In 1933 nurses were not expected, or even allowed, to perform such a task as starting an IV (tube to introduce liquid intravenously). But Garfield, co-founder of Kaiser Permanente with Henry J. Kaiser, was forward thinking. He had taught Runyen how to start an IV, and the skill came in handy one day when she received an emergency call that one of the workers had succumbed to heat exhaustion. Dr. Garfield was not around, so she drove the ambulance to the job site and immediately inserted a saline IV. The patient quickly recovered.
KP history reflects national trends
Nursing history is also punctuated with challenges related to the nurse’s evolving role on the medical care team and with major changes in technology, including medical equipment and use of computers to record medical notes.
In the 1960s, 1970s, and 1980s care of patients shifted away from the hospital to outpatient settings. Advances in technology made it possible for surgery patients to spend less time in the hospital, and Medicare reimbursement policy revised in 1983 dictated shorter hospital stays. Despite a growing and aging population, the length of stay national average trended down from 8.5 days in 1968 to 6.4 in 1990 to 4.8 in 2005, according to the Centers for Disease Control (CDC).
These changes spawned the same day surgery program that allowed patients to have a procedure without staying overnight. The KP home care program was beefed up to provide surgery and hospitalization follow-up. Outpatient chronic condition management – for the benefit of the patient and the health plan – became ever more important to minimize the time patients had to spend in the hospital. Changes in maternity care also led to shorter hospital stays and an emphasis on family-centered perinatal practices.
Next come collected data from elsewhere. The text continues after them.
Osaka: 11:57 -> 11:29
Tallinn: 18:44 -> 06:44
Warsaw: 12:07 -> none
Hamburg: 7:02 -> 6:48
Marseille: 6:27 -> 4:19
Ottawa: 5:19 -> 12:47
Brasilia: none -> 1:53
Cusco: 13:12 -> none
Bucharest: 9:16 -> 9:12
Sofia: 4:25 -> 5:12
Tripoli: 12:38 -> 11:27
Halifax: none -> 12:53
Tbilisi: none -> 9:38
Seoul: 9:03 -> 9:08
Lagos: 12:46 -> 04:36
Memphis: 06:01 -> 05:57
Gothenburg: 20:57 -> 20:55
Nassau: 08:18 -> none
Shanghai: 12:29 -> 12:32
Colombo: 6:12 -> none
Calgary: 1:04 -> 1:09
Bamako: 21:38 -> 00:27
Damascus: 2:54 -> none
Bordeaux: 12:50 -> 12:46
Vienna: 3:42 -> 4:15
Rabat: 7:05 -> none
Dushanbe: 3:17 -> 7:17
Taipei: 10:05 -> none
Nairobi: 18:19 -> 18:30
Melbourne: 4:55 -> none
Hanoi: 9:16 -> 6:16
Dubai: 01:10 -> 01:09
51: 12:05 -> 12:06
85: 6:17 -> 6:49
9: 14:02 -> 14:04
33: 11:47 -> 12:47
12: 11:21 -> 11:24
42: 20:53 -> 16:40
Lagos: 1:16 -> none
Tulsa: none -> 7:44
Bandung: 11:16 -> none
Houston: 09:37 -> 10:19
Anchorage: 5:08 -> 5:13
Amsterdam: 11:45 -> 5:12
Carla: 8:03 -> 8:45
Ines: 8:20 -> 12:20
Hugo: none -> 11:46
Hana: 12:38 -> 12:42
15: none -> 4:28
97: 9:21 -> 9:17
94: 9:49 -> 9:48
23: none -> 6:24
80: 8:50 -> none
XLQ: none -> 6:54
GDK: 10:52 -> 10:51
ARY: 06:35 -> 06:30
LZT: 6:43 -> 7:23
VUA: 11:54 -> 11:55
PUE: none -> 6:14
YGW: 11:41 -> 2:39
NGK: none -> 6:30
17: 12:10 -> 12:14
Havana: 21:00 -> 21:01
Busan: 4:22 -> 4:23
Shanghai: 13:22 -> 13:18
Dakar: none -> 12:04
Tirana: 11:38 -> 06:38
New nursing specialties emerge
New categories of nursing have popped up throughout the decades. In the 1970s, the nurse practitioner role was developed to perform many of the tasks formerly done by the physicians. For example, the KP multiphasic or annual physical, initiated in the 1950s for the longshoremen’s union and expanded to the general membership, began to be administered by nurse practitioners working under supervision of physicians. Nurse practitioners were also tapped for well baby care and routine pediatrics visits as medical roles morphed during a critical shortage of medical manpower in America.
With KP’s emphasis on preventive care, its nurses have been called on to create outpatient education programs to help members manage their own health in partnership with their medical care team. Nurses have become specialized in outpatient management of chronic conditions such as heart disease and diabetes, and in providing home and hospice care. Specialized nursing roles have multiplied exponentially over the decades with today’s nurses trained in every aspect of medicine: surgery, intensive care, cardiac care, obstetrics, geriatrics, orthopedics, and the list goes on.